> **ACTIVITY**: Transcribe exactly the lines below that begin at the line with "Notícias Mais Lidas" and stop after the line with "e de Vigo - UVIGO", leaving out every picture.

##### RECORD EXCERPTS #####

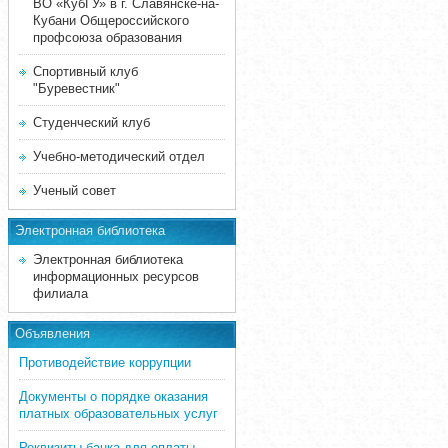
ВО «КубГУ» в г. Славянске-на-
Кубани Общероссийского
профсоюза образования
Спортивный клуб
"Буревестник"
Студенческий клуб
Учебно-методический отдел
Ученый совет
Электронная библиотека
Электронная библиотека
информационных ресурсов
филиала
Объявления
Противодействие коррупции
Документы о порядке оказания
платных образовательных услуг
Реквизиты банка для оплаты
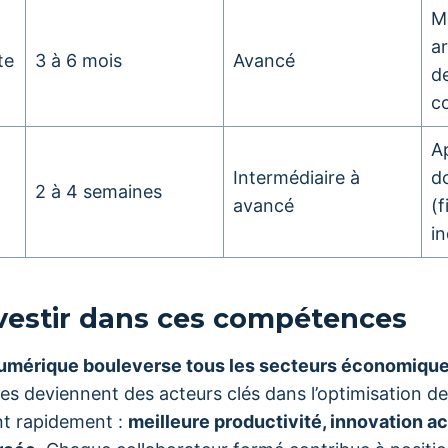
Ma
ar
te
3 à 6 mois
Avancé
d
c
Ap
Intermédiaire à
d
2 à 4 semaines
avancé
(f
in
vestir dans ces compétences
numérique bouleverse tous les secteurs économique
es deviennent des acteurs clés dans l’optimisation d
nt rapidement :
meilleure productivité, innovation a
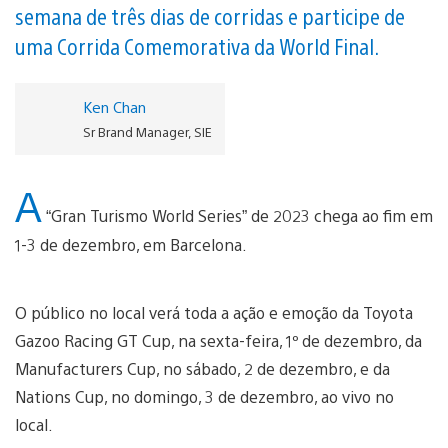
semana de três dias de corridas e participe de
uma Corrida Comemorativa da World Final.
Ken Chan
Sr Brand Manager, SIE
A
“Gran Turismo World Series” de 2023 chega ao fim em
1-3 de dezembro, em Barcelona.
O público no local verá toda a ação e emoção da Toyota
Gazoo Racing GT Cup, na sexta-feira, 1º de dezembro, da
Manufacturers Cup, no sábado, 2 de dezembro, e da
Nations Cup, no domingo, 3 de dezembro, ao vivo no
local.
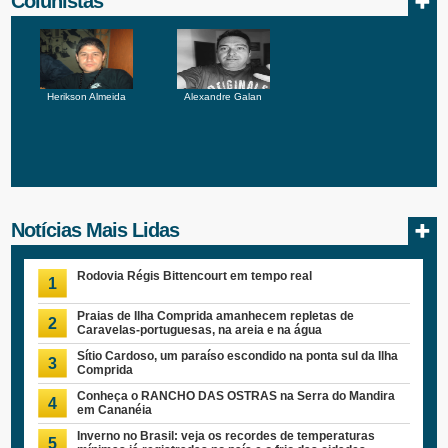
Colunistas
Herikson Almeida
Alexandre Galan
Notícias Mais Lidas
Rodovia Régis Bittencourt em tempo real
1
Praias de Ilha Comprida amanhecem repletas de
2
Caravelas-portuguesas, na areia e na água
Sítio Cardoso, um paraíso escondido na ponta sul da Ilha
3
Comprida
Conheça o RANCHO DAS OSTRAS na Serra do Mandira
4
em Cananéia
Inverno no Brasil: veja os recordes de temperaturas
5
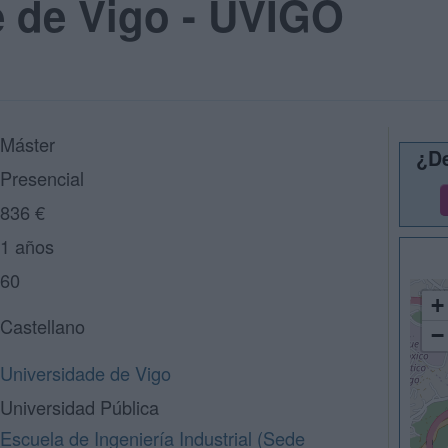
e de Vigo - UVIGO
Máster
¿De
Presencial
836 €
1 años
60
+
Castellano
−
Universidade de Vigo
Universidad Pública
Escuela de Ingeniería Industrial (Sede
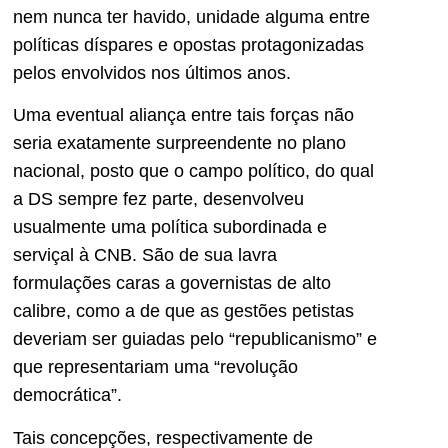
nem nunca ter havido, unidade alguma entre
políticas díspares e opostas protagonizadas
pelos envolvidos nos últimos anos.
Uma eventual aliança entre tais forças não
seria exatamente surpreendente no plano
nacional, posto que o campo político, do qual
a DS sempre fez parte, desenvolveu
usualmente uma política subordinada e
serviçal à CNB. São de sua lavra
formulações caras a governistas de alto
calibre, como a de que as gestões petistas
deveriam ser guiadas pelo “republicanismo” e
que representariam uma “revolução
democrática”.
Tais concepções, respectivamente de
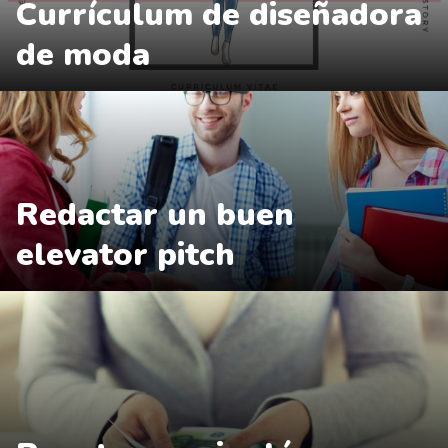
Currículum de diseñadora
de moda
Redactar un buen
elevator pitch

#####

> **RESULT OF THE EXERCISE**:
Notícias Mais Lidas
Rodovia Régis Bittencourt em tempo real
1
Praias de Ilha Comprida amanhecem repletas de
2
Caravelas-portuguesas, na areia e na água
Sítio Cardoso, um paraíso escondido na ponta sul da Ilha
3
Comprida
Conheça o RANCHO DAS OSTRAS na Serra do Mandira
4
em Cananéia
Inverno no Brasil: veja os recordes de temperaturas
5
e de Vigo - UVIGO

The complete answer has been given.